Seit dem Jahr 2015 hat sich das Problem nochmal potenziert. Da untersagten die Wasserversorger die Nutzung des Trinkwassernetzes auf dem Land für Löschzwecke. Grund sind die strengen Hygienevorschriften in der Trinkwasserverordnung. Hydranten auf dem Land gibt es seitdem kaum noch. Zudem sei das neue Trinkwassernetz nicht für die Löschwasserversorgung hergerichtet, sagt Landesbrandmeister Möller. „Es gibt einen nicht kompatiblen Rohrquerschnitt.“ Und Wehrführer Wenzel ergänzt: „Das stellt die Wehren und Gemeinden vor neue Probleme.“

Man müsse deshalb neue Wege gehen, denkt der Krakower Remo Schmecht. „Das hat man auch bereits in den Verwaltungen erkannt.“ Er habe die Krakower Stadtvertreter überzeugt, dass dringend etwas getan werden müsse. Besonders wenig Löschwasser gebe es aktuell in Steinbeck und Klein Grabow. „Wir denken über einen 30 bis 50 Meter tiefen Grundwasserbrunnen nach, um Löschwasser hoch zu pumpen. Zudem gibt es auch die Variante eines unterirdischen Löschwasserbehälters“, sagt der Wehrführer. Bei diesen Varianten werden die Gemeindehaushalte stark belastet. Das weiß auch Lalendorfs Bürgermeister Reinhard Knaack. „Wir haben gerade Angebote reingeholt für die Einrichtung einer Löschwasserentnahmestelle für mindestens 300 Kubikmeter. Kostenpunkt: 50 000 Euro. Das können wir als Gemeinde nicht wuppen“, sagt er. Dennoch will er die mangelhafte Löschwassersituation offensiv angehen. „Wir entschlammen gerade zwei Löschteiche in Lübsee und Raden. Zudem wollen wir zwei Brunnen in Langhagen bohren.“ Der Löschwasserbedarf sei in vielen Gemeinden groß. „Wir müssen das schrittweise verbessern und das Problem lösen. Das sind wir den ehrenamtlichen Kameraden schuldig“, sagt Reinhard Knaack.

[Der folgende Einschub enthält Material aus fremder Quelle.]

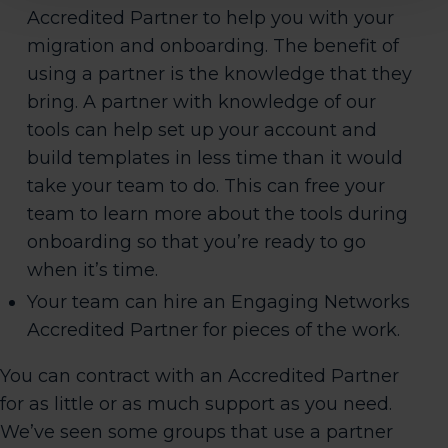
Accredited Partner to help you with your
migration and onboarding. The benefit of
using a partner is the knowledge that they
bring. A partner with knowledge of our
tools can help set up your account and
build templates in less time than it would
take your team to do. This can free your
team to learn more about the tools during
onboarding so that you’re ready to go
when it’s time.
Your team can hire an Engaging Networks
Accredited Partner for pieces of the work.
You can contract with an Accredited Partner
for as little or as much support as you need.
We’ve seen some groups that use a partner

Die Versorgung mit Löschwasser auf dem Land ist ein wesentlicher Punkt in der Brandschutzbedarfsplanung, die aktuell für den Landkreis erstellt wird. „Hier wird dieser Missstand aufgezeigt. Die Gemeinden sind in der Pflicht, ausreichend Löschwasser sicher zu stellen“, sagt Wehrführer Schmecht. Auch für Ronny Wenzel ist die Gemeinde der erste Ansprechpartner. „Bei Bürgermeister Karl-Heinz Kissmann stoßen wir auf offene Ohren. Wir legen gerade die Reihenfolge der notwendigen Maßnahmen nach Dringlichkeit fest“, sagt er. Doch Wenzel weiß auch: „Im Ergebnis der Brandschutzbedarfsplanung ist aufgrund der zahlreichen Missstände mit hohen Kosten für die Gemeinden zu rechnen.“ Deshalb seien auch der Landkreis und das Land gefordert. „Die Gemeinden müssen zusammen mit ihnen Lösungen finden“, denkt Wenzel.